(DATASET ENTRIES begins)
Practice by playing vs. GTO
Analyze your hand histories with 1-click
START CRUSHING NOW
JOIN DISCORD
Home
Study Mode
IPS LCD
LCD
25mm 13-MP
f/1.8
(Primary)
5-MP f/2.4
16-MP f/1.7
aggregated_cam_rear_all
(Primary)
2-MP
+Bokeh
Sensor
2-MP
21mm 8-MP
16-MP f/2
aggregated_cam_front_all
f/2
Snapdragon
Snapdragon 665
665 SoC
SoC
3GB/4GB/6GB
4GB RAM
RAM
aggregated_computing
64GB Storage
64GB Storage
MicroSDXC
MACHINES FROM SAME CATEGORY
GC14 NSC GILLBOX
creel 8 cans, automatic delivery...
(DATASET ENTRIES ends)
(DATASET ENTRIES begins)
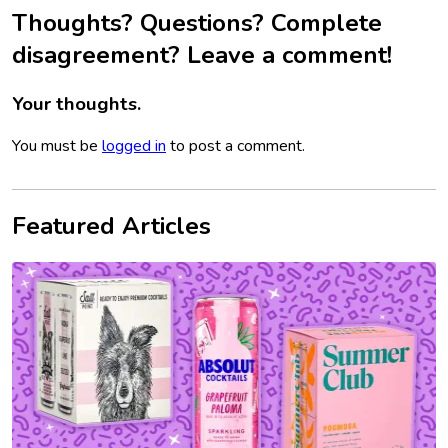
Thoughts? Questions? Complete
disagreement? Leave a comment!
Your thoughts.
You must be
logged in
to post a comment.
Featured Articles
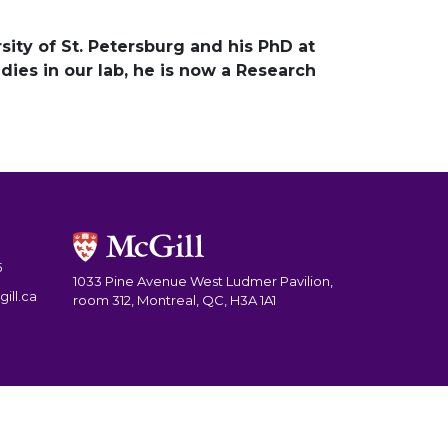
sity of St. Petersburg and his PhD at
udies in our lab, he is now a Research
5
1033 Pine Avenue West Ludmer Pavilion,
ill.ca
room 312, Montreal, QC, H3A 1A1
(DATASET ENTRIES ends)
(DATASET ENTRIES begins)
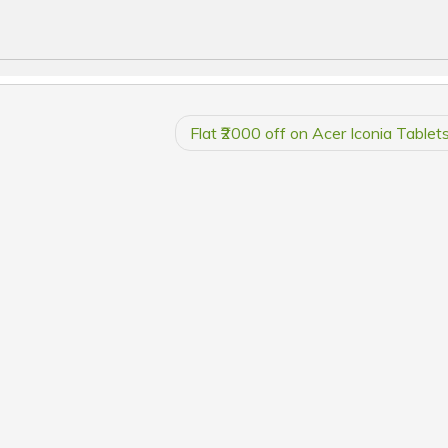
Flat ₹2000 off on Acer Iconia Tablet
(DATASET ENTRIES ends)
● YOUR OBJECTIVE
Lines in the records above that carry the word "comment" are to be located and copied.

● ANSWER TO THIS TASK
disagreement? Leave a comment!
to post a comment.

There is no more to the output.